• [Assignment]:
Tally the lines below that contain the word "перышком", then give the tally alone.

Material shown Start Marker

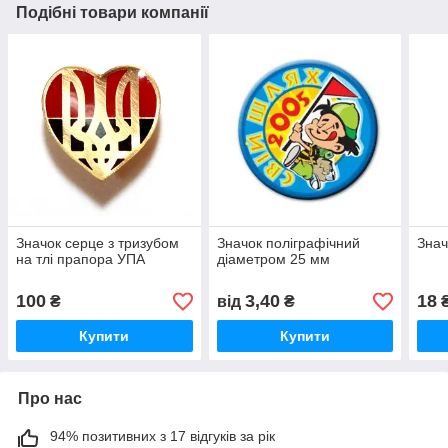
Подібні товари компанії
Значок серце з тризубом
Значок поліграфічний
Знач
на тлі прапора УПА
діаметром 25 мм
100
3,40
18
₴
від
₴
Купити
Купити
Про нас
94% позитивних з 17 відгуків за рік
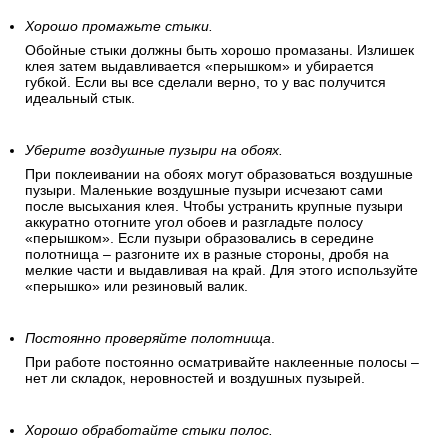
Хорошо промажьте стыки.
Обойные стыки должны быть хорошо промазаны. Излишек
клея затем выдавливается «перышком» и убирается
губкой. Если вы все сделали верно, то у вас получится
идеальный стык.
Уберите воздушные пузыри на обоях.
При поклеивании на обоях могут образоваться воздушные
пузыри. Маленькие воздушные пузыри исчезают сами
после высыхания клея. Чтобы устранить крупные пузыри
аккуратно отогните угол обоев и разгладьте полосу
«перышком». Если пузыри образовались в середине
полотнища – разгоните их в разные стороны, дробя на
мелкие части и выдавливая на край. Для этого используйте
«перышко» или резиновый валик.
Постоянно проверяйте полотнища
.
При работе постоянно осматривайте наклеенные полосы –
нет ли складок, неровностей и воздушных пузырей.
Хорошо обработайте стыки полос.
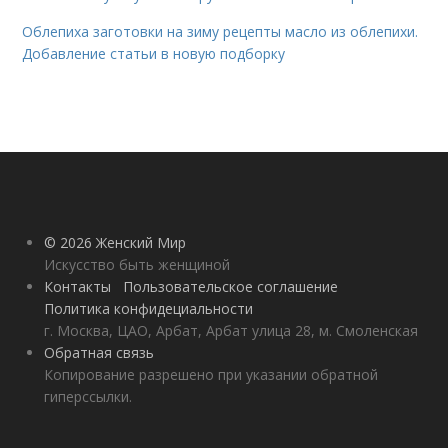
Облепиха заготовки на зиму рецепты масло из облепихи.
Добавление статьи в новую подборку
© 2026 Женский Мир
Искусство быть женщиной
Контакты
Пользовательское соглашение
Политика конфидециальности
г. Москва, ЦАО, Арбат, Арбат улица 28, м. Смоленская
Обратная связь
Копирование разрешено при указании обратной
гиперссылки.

Material shown End Marker
Material shown Start Marker

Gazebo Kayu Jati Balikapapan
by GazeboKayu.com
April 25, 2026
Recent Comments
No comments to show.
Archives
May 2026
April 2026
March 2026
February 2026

Material shown End Marker
Material shown Start Marker

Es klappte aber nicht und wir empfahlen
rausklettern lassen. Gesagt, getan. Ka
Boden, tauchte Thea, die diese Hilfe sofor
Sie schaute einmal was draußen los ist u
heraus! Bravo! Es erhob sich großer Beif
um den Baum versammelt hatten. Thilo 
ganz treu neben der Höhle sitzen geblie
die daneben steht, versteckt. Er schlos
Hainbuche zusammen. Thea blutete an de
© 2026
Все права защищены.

Material shown End Marker

• [Answer section]:
2